Stored data entries
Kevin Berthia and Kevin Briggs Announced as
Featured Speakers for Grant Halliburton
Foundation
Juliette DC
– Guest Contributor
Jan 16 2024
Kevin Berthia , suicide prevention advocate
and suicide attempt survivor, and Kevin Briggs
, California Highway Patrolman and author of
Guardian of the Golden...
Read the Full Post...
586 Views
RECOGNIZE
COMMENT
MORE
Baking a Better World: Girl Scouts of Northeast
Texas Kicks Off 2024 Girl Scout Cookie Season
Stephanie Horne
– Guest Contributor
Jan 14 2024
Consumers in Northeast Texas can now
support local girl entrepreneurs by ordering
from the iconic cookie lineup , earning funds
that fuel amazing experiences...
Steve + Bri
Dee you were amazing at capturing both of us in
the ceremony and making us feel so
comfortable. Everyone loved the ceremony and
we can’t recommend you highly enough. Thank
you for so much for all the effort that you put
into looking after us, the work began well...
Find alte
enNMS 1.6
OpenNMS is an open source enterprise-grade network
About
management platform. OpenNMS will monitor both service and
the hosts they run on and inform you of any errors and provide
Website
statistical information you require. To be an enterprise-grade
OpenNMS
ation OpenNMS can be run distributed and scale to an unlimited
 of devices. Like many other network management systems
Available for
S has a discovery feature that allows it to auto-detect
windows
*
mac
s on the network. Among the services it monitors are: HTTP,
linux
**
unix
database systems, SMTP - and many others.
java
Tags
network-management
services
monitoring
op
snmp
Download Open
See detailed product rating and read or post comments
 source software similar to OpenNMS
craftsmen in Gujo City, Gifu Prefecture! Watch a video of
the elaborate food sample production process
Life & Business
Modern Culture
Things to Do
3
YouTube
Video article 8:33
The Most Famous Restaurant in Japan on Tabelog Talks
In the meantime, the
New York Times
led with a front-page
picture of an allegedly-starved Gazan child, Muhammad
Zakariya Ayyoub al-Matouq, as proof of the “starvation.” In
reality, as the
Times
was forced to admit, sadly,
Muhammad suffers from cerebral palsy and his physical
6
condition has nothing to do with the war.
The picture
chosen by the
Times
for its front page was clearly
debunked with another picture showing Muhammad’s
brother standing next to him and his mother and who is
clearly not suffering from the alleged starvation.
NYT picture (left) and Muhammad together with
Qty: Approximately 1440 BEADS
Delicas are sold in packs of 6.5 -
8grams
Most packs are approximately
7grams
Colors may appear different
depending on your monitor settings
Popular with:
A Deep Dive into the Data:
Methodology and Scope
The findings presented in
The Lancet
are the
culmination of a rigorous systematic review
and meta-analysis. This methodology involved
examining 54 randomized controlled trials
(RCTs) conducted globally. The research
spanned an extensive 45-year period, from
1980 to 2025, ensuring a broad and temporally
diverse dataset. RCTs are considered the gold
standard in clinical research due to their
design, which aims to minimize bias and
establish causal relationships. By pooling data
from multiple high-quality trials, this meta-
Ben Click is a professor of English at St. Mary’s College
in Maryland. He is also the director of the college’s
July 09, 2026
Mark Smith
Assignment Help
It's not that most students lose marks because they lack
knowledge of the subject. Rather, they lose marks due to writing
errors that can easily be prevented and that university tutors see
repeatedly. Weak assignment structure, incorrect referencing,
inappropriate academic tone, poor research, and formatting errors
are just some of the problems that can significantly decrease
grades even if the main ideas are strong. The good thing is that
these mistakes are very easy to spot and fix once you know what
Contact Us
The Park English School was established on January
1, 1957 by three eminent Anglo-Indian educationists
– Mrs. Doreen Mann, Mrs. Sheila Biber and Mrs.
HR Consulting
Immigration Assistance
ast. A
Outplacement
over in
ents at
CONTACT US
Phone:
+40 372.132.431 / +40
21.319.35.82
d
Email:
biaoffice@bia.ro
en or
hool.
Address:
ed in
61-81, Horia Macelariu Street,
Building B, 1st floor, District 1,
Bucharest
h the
==
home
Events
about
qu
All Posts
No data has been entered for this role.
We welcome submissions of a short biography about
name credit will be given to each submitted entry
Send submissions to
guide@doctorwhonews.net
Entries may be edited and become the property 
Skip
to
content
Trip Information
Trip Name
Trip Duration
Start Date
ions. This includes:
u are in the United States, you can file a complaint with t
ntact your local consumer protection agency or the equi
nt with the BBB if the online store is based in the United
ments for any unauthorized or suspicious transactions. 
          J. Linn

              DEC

Aim of the task: All lines above containing the string "packs": copy each one.

The completed task:
Delicas are sold in packs of 6.5 -
Most packs are approximately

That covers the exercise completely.